Todas reconhecem as melhorias promovidas na Ilha de Deus com a obra de urbanização em curso. “Claro que o lugar está ficando melhor, antes a gente vivia na maré, pisando em lama e esgoto. Mas não podemos esconder os defeitos”, resume a pescadora. A intervenção na comunidade, considerada Zona Especial de Interesse Social (Zeis) teve início em 2008, com a construção da ponte de acesso, num convênio do governo com a Prefeitura do Recife. Inaugurada em 2009, para substituir uma frágil passarela de madeira, a ponte tem 216 metros de comprimento e 3,4 metros de largura.

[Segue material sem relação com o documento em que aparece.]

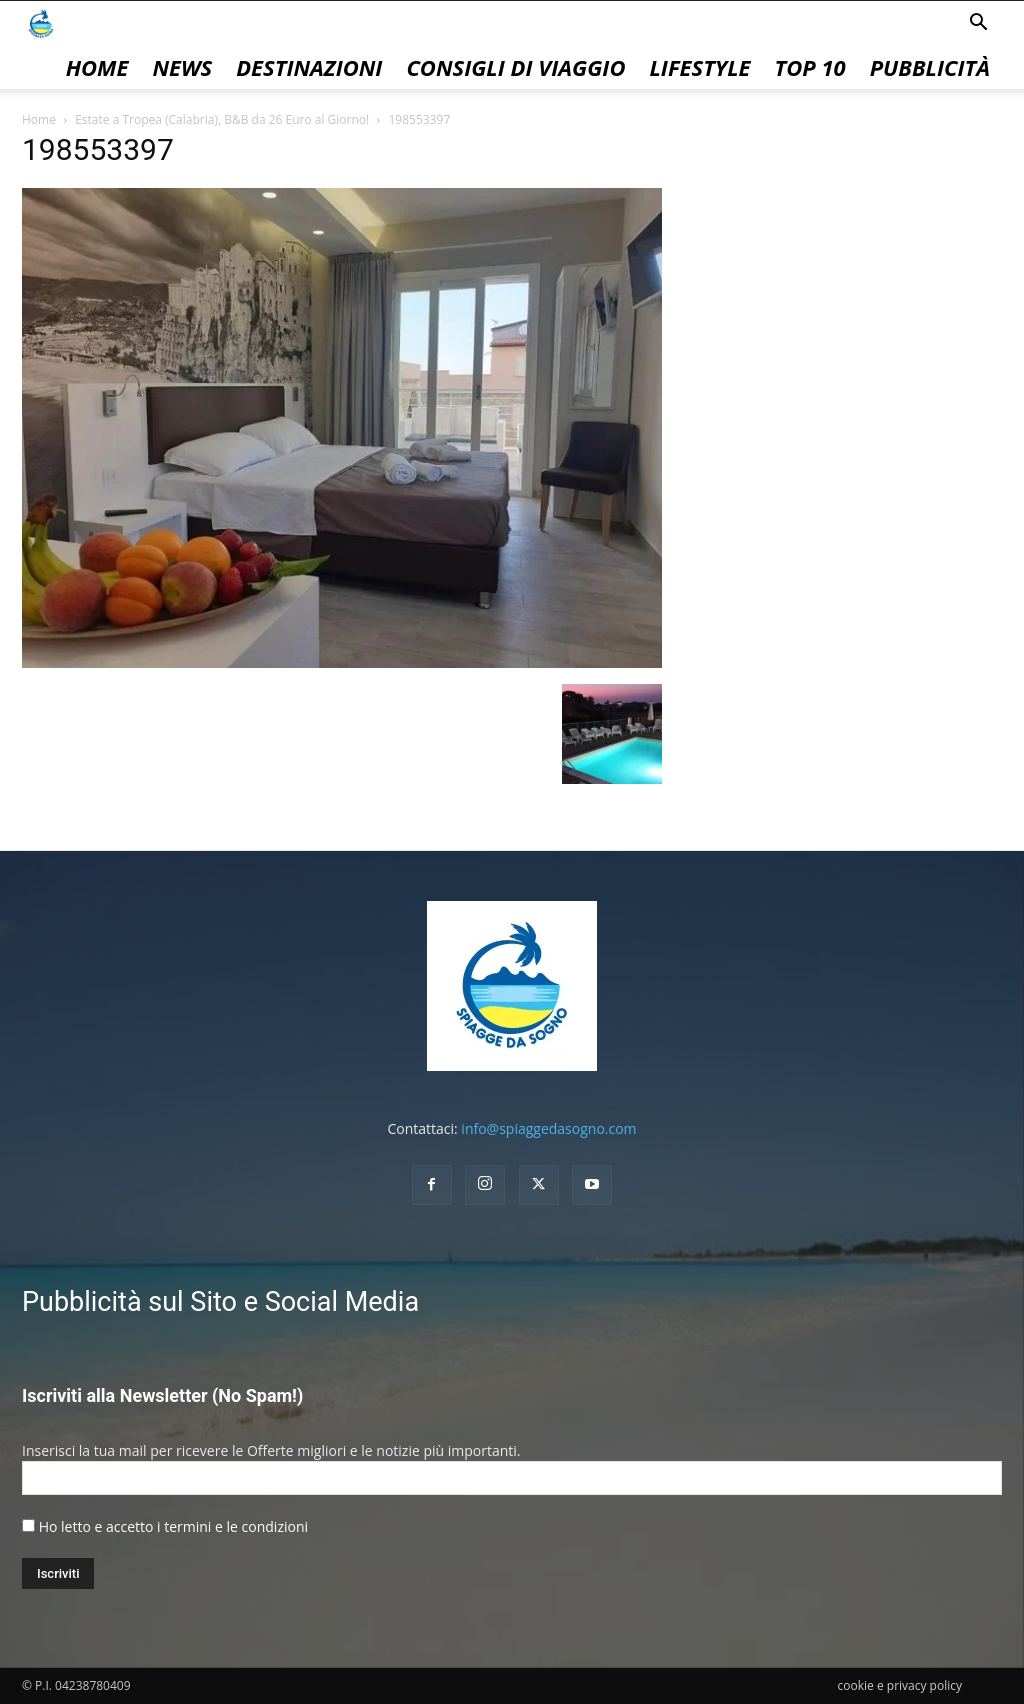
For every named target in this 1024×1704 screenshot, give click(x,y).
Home (97, 67)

RESPOSTA - A gerente de articulação de projetos da Secretaria Estadual de Planejamento e Gestão, Norah Neves, disse que a construtora corrigiu os defeitos das portas e janelas das casas. Mas de acordo com as famílias a única providência tomada até agora foi a colocação de uma pequena coberta nas janelas no andar superior.
Sobre os vazamentos no banheiro, Norah Neves não culpa a qualidade da construção. O problema, diz ela, surgiu em função do uso. "A equipe social vem orientando os moradores sobre formas corretas de utilização. Caso existam novas queixas, podem procurar o nosso escritório local". Segundo ela, a fiação exposta em parte das casas foi um projeto concebido e aprovado pelos moradores. "A proposta da tubulação aparente era facilitar a manutenção. Nas novas casas, alteramos o projeto, embutindo a tubulação, por solicitação das famílias".
Os fornos de cozinhar crustáceos também teriam sido acrescentados a pedido dos habitantes, que teriam discordado da construção de uma unidade coletiva.
O projeto prevê 349 unidades habitacionais, sendo 271 na Ilha de Deus e 78 fora, numa vila próxima. Desse total, 105 estão prontas e habitadas e mais 90 serão entregues este ano. O trabalho de urbanização termina em 2012. "Aproximadamente 70% da obra foi executada", diz Norah. Além das casas, estão previstos esgotamento sanitário, iluminação e pavimentação das ruas. O investimento é de quase R$ 40 milhões, recursos do Estado.